=== Begin Enclosure ===

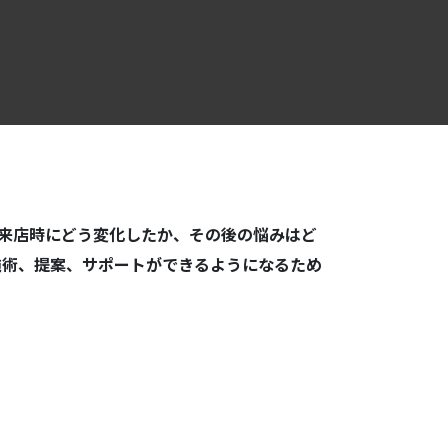
来店時にどう変化したか、その後の悩みはど
施術、提案、サポートができるようになるため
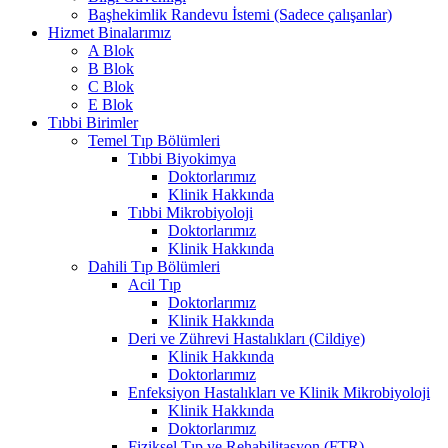
Başhekimlik Randevu İstemi (Sadece çalışanlar)
Hizmet Binalarımız
A Blok
B Blok
C Blok
E Blok
Tıbbi Birimler
Temel Tıp Bölümleri
Tıbbi Biyokimya
Doktorlarımız
Klinik Hakkında
Tıbbi Mikrobiyoloji
Doktorlarımız
Klinik Hakkında
Dahili Tıp Bölümleri
Acil Tıp
Doktorlarımız
Klinik Hakkında
Deri ve Zührevi Hastalıkları (Cildiye)
Klinik Hakkında
Doktorlarımız
Enfeksiyon Hastalıkları ve Klinik Mikrobiyoloji
Klinik Hakkında
Doktorlarımız
Fiziksel Tıp ve Rehabilitasyon (FTR)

=== End Enclosure ===

Say how many lines in the listing include the word "Hastalıkları", giving nothing but the number.

2